Les chercheurs de l'Institut national de l'environnement industriel et des risques (Ineris) se sont penchés sur la pollution de l'air intérieur émise par les produits ménagers et leurs risques sanitaires. Leur utilisation génère des émissions de substances volatiles mais les risques associés "sont aujourd'hui imparfaitement évalués", souligne l'Ineris. L'Institut a publié, le 26 avril, les résultats de son étude portant sur dix-neuf produits ménagers utilisés en conditions réelles. Cette étude s'intéresse aux co-usages de produits (séances de ménage "multi-produits, multi-pièces") en conditions réelles, se distinguant des études antérieures mono-produit ou mono-pièce. Le rapport de l'Ineris se base sur les concentrations en substances volatiles mesurées en 2013 dans le projet de recherches baptisé "Adoq" (Activités domestiques et qualité de l'air intérieur).
Mesures des émissions de composés volatils en conditions réelles
Le rapport de l'Ineris reprend le protocole mis en place dans le projet PEPS (Produits d'entretien protocole simplifié). Il s'agit d'un protocole d'essai de caractérisation des émissions de composés volatils par les produits d'entretien. Cette méthodologie précise les conditions d'essai (type de chambre d'essai, paramètres environnementaux, scénario d'application du produit d'entretien), les composés organiques volatils (COV) étudiés et les conditions de prélèvements associées.
Une campagne d'essais a été menée au sein de la maison expérimentale "Maria" du Centre scientifique et technique du bâtiment (CSTB), afin d'évaluer les émissions en conditions réelles des 19 produits du panel (sprays, lingettes, berlingots, etc.). Il s'agit de nettoyants pour les vitres, pour la salle de bain et les sols, de nettoyants multi-usages, de dépoussiérants pour les meubles. Figurent aussi un nettoyant pour les WC, une eau de javel et un produit de vaisselle. Ces produits ont été sélectionnés en tenant compte des émissions "les plus fortes" en composés organiques volatiles totaux (COVT) et en formaldéhyde. Les substances connues pour leur réactivité avec l'ozone ont aussi été ciblées. Ces substances permettent "l'étude de mécanismes de formation de certains composés secondaires : aérosols organiques secondaires (AOS), formaldéhyde, etc." Les mesures en conditions réelles ont été réalisées pendant les deux heures et demie suivant le début de l'utilisation des produits.
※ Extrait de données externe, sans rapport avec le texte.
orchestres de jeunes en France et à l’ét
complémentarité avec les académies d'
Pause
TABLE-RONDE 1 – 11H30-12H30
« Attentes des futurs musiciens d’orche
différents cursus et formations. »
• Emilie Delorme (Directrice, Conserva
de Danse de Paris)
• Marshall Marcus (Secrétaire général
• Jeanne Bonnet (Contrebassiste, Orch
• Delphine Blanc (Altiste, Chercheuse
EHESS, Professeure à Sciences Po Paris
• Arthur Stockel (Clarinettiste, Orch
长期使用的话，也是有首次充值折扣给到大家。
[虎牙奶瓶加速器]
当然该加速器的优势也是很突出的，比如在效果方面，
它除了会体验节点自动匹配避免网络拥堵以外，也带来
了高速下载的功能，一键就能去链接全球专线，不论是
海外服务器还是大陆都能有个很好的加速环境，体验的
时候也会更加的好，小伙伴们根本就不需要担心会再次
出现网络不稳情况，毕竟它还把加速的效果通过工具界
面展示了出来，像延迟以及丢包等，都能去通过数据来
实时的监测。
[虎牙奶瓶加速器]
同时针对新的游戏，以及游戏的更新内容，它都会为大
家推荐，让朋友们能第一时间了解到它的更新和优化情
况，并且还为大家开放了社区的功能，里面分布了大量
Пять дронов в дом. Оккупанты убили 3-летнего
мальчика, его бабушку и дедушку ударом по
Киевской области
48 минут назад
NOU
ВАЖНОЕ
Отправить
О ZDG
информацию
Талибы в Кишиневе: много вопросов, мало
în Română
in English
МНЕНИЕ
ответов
Acroléine et formaldéhyde, deux substances d'intérêt prioritaires
Mais des indicateurs de risque montrent un dépassement pour une exposition de courte durée (une période d'une heure a été retenue pour caractériser les risques aigus), pour l'acroléine et le formaldéhyde. Deux substances devant faire l'objet d'une attention prioritaire mais les dépassements peuvent être considérés "comme de faibles ampleurs", précise l'Ineris. Pour ces substances, les premiers effets observés incluent des irritations respiratoires et oculaires. Par ailleurs, le formaldéhyde est une substance classée cancérigène par le Centre international de recherche sur le cancer (Circ).L'Agence nationale de sécurité sanitaire (Anses) a établi une valeur guide de qualité d'air intérieur (VGAI) pour ces deux substances classées prioritaires.
"Les substances d'intérêt prioritaires sont l'acroléine et le formaldéhyde, puis dans une moindre mesure, le crotonaldéhyde, le propionaldéhyde, le benzaldéhyde, le benzène et l'éthylbenzène", indique l'Ineris. Les substances d'intérêt prioritaires identifiées "ne sont pas spécifiques" aux produits ménagers, ajoute l'Institut.D'autres sources peuvent générer des expositions cumulées : matériaux de construction et de décoration, mobilier, désodorisants, aliments en cours de cuisson, etc.
Ces résultats "mènent à recommander un usage modéré" des produits ménagers : adapter les doses à la taille de la pièce, aérer les pièces pendant et après les séances de ménage, rincer les surfaces. Une attention renforcée sera portée pour les personnes sensibles (asthmatiques, femmes enceintes, enfants).
Des données sanitaires encore "limitées"
A ce jour, pour plus de la moitié des substances émises par les produits testés, il n'existe pas de données sanitaires permettant de mesurer leur toxicité. Les risques liés aux particules émises et produites secondairement n'ont pas pu être quantifiés. Les produits ménagers peuvent émettre ou produire des substances "dont les effets sont aujourd'hui imparfaitement compris et quantifiables : substances à l'état nanoparticulaire, sensibilisants respiratoires et perturbateurs endocriniens", ajoute l'Ineris. Il préconise des mesures complémentaires (particules, composés organiques semi-volatils, etc.) qui "permettraient de mieux caractériser les risques associés aux produits ménagers".